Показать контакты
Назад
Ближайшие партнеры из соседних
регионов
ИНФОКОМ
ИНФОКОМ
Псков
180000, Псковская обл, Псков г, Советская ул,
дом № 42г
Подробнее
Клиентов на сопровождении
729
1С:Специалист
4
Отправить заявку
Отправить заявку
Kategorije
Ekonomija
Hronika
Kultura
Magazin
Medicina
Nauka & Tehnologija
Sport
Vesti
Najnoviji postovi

——

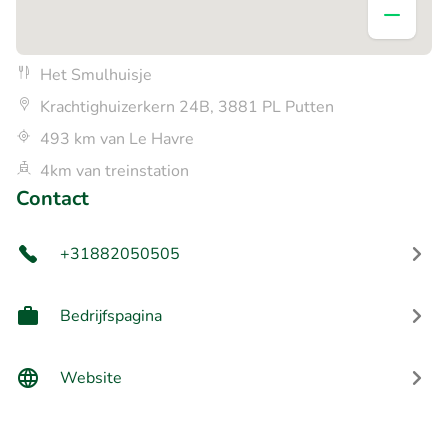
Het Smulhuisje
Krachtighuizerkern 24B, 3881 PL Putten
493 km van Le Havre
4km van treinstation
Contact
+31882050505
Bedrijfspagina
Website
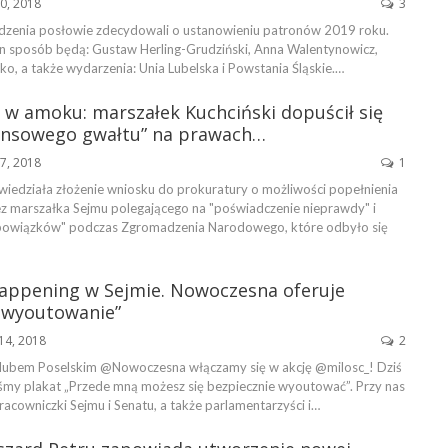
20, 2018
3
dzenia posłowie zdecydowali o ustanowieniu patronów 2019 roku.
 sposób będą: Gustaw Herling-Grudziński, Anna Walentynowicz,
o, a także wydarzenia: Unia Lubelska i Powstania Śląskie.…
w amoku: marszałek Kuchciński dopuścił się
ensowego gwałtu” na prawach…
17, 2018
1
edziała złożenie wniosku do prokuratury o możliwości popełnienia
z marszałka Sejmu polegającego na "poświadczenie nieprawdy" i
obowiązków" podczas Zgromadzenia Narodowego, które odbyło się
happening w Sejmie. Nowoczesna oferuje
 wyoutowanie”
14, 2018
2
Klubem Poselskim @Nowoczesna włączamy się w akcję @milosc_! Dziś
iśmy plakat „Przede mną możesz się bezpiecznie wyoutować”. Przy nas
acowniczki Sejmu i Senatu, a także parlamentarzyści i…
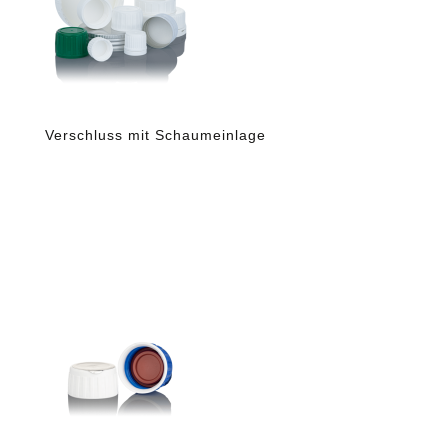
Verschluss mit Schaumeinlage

——

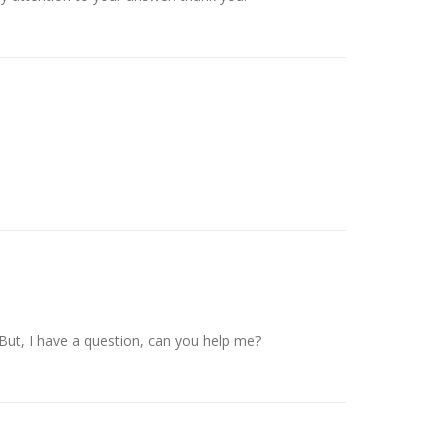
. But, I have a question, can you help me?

——

**YOUR GOAL:**
Copy every line of the records above that holds the word "Псков".

**RESPONSE TO THIS TASK:**
Псков
180000, Псковская обл, Псков г, Советская ул,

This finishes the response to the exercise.